Victims of ransomware paid their attackers more than $1 billion last year, a new report has found, a record high that shows that many cybercriminals are raking in money by extorting people and institutions with near impunity.
The figure comes from a study of 2023 ransomware payments conducted by Chainalysis, a company that tracks cryptocurrency payments around the world.
Ransomware attacks happen when criminal hackers break into the computer networks of organizations like businesses, hospitals or school systems. They encrypt their victims’ computers, steal sensitive files or both and demand payments in cryptocurrency for keys that could unlock those computers or promises not to leak the files. People involved in ransomware can be anywhere. Many major groups are Russian-speaking, and Russia does not extradite its citizens.
Despite efforts to contain the ransomware criminal ecosystem, the promise of wealth and the relative lack of consequences have spurred more ransomware hackers than ever before, said Jackie Koven, the head of cyber threat intelligence at Chainalysis.
“Newcomers are lured by the promise of lucrative returns, the low barriers of entry,” she said.
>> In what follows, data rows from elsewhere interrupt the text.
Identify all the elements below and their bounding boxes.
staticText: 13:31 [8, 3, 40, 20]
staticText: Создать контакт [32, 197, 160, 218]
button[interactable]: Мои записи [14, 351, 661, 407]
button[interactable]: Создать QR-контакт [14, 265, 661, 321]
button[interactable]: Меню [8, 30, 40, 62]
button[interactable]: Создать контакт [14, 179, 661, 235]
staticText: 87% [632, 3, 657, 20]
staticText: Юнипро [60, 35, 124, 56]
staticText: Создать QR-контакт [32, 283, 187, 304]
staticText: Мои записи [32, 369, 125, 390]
Some hackers have become more sophisticated, finding more creative and advanced ways to break into victims’ computers. But many successful ransomware attacks come from the sheer number of people trying to break into companies that might pay, leading to a drumbeat of large payments.
“We’re seeing that 75% of ransomware payments are for a million dollars or higher,” Koven said.
The numbers are high despite a surge in efforts to counter ransomware, including occasional takedowns against ransomware groups launched by the Australian and U.S. governments. The Treasury Department has sanctioned some ransomware groups and cryptocurrency companies accused of laundering their funds, making it difficult for victims in some circumstances to legally pay off their hackers.
But paying a ransom is generally not illegal, and it can be less costly than refusing hackers’ demands.
In September, MGM Resorts in Las Vegas refused to pay after a ransomware attack. According to a Securities and Exchange Commission filing, the fallout from lost business and replacing damaged computer systems cost the company around $100 million.
“There is a whole government and industry mobilization to stop ransomware, and the problem has only gotten worse,” said Allan Liska, a ransomware analyst at the cybersecurity company Recorded Future.
“Don’t get me wrong; we’ve made real progress. Takedowns are rapidly increasing, as are law enforcement actions,” he said. “But we are still losing the fight.”